Fast forward to today. Alley Cat Allies continues to accomplish so much with you and more than half a million supporters. We are saving cats’ lives through initiatives including TNR, high-quality high-volume spay and neuter, microchipping, declawing ban legislation, and so much more. We are leading by example and encouraging decision makers, animal shelter staff, animal control officers, veterinarians, and others to shift their thinking—and their laws—to protect cats’ rightful place in our communities.

New Paths in Year 30

In this era of the COVID-19 crisis, our work is taking on many exciting new forms. It’s only fitting, considering our legacy of innovation, that we’re leading our movement through unprecedented changes in our milestone 30th year.

Amid this pandemic, people are concerned not just about themselves but the animals they care for, too. Alley Cat Allies is stepping up with much-needed guidance through our COVID-19 Response Hub at

We’re also sharing our expertise through leading news outlets. Becky was featured in The New York Times, “My Pet World,” and other outlets with advice about caring for cats and kittens during COVID-19.  Newspapers, radio, and television stations covered Alley Cat Allies’ COVID-19 emergency grants to animal organizations throughout the country.
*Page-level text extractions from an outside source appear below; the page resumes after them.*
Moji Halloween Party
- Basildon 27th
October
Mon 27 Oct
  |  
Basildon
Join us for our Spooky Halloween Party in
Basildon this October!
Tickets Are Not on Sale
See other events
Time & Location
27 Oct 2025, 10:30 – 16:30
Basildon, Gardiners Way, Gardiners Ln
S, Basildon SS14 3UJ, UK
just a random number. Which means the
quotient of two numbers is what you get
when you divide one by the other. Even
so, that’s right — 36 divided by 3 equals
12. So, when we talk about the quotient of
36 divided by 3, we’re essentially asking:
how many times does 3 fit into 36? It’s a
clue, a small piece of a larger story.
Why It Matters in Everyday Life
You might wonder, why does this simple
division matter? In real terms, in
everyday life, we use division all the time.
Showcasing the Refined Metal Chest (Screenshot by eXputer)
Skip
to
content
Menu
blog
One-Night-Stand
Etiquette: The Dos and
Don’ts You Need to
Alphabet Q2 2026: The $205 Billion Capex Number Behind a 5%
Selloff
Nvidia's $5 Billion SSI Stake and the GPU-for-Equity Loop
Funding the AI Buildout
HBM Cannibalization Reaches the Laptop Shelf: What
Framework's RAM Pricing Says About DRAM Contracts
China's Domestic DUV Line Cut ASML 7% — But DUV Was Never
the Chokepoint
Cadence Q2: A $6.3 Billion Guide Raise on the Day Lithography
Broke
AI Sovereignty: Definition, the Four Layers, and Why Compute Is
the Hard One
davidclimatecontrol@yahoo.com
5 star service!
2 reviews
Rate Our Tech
Our Keeping Families Together campaign is a groundbreaking model for providing animal food, care, and supplies through local organizations and community food banks. With this initiative, we’re giving families a helping hand (with no strings attached) in keeping their cats—who are family, too—in their homes as so many face financial struggles. These resources are also helping caregivers continue to care for community cats.
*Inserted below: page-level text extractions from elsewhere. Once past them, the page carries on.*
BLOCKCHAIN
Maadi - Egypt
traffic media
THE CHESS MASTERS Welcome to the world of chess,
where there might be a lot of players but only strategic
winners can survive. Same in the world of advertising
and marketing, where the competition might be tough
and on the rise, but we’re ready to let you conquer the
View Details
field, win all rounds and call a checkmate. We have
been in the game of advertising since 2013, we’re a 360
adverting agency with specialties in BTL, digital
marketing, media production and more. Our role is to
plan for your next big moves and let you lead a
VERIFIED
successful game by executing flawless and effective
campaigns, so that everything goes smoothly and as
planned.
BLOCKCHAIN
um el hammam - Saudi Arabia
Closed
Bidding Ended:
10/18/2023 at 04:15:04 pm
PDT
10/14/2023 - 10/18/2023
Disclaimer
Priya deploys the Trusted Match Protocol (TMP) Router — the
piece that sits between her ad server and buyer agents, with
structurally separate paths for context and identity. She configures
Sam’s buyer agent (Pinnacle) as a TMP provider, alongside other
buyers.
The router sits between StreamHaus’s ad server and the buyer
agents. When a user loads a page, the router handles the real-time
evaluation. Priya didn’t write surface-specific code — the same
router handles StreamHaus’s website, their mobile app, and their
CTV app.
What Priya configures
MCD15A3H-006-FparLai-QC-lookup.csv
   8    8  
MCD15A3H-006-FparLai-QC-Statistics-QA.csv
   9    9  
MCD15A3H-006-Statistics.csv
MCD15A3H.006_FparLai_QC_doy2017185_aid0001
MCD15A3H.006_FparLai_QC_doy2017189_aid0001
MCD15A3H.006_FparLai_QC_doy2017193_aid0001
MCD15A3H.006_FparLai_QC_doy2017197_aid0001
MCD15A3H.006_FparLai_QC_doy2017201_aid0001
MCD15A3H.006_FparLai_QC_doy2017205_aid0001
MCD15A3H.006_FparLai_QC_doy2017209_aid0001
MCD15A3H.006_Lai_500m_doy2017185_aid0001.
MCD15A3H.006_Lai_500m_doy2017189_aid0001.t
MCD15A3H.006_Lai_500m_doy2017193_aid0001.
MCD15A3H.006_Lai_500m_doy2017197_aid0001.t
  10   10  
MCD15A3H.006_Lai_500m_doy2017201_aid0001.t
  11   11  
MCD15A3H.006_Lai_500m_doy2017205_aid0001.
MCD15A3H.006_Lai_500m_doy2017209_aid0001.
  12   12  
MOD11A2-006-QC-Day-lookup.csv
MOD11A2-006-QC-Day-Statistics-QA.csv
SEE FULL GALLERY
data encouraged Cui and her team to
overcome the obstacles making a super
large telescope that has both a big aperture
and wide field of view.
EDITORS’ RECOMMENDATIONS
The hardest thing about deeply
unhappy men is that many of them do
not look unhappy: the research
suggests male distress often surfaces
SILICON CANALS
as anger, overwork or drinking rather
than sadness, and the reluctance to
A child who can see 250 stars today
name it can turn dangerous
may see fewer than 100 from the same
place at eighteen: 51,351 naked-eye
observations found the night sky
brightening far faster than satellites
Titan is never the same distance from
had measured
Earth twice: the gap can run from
Though it sometimes may feel like it, none of us are in this alone. Alley Cat Allies is making sure that is true for cats and those who work to help them. We launched a Feline Forward task force to provide targeted support to animal organizations that need help getting back on track after the many setbacks of the pandemic.

Looking to the Future

Every mind we’ve changed and every cat’s life we’ve saved over these past 30 years was only possible because compassionate people like you took a stand with us. Our goal is to provide you and all advocates, budding and veteran, with the tools and knowledge you need to take effective action for cats in your neighborhoods, cities, and towns. Even through the most difficult of circumstances like the COVID-19 pandemic.
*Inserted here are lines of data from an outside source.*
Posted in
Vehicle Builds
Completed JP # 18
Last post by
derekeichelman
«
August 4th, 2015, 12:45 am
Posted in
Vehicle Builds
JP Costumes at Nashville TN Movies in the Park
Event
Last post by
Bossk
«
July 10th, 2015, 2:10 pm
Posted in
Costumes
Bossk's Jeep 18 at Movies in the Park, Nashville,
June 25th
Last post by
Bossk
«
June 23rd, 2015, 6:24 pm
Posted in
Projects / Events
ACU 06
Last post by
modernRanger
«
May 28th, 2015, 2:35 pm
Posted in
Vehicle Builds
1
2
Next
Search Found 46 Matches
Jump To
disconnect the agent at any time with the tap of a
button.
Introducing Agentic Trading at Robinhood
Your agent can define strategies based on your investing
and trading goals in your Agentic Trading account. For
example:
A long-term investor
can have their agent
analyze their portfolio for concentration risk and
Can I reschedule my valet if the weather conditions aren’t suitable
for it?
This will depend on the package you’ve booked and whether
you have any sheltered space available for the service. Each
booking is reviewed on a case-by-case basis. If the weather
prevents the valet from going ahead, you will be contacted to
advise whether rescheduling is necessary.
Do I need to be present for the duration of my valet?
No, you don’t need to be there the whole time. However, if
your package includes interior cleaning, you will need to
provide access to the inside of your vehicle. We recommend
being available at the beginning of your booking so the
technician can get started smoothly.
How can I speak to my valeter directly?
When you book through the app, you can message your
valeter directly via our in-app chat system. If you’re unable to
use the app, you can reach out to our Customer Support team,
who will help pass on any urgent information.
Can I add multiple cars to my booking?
Because the reality is people overwhelmingly care about cats. In a Harris Interactive poll conducted in 2017, 84% of Americans said they prefer that their community use tax dollars to adopt sterilization as its cat control policy instead of bringing cats found outdoors into shelters to be killed. That has not changed because of COVID-19. In fact, from all we’ve seen, the drive to defend cats’ lives has grown stronger.

That’s why Alley Cat Allies will stay in action until the day when all communities have laws and policies that reflect the humane values of their people.  We hope you will continue to join us in our mission as we celebrate our 30th anniversary and launch into the next generation of cat protection.

From all of us at Alley Cat Allies, thank you for everything you do for the cats.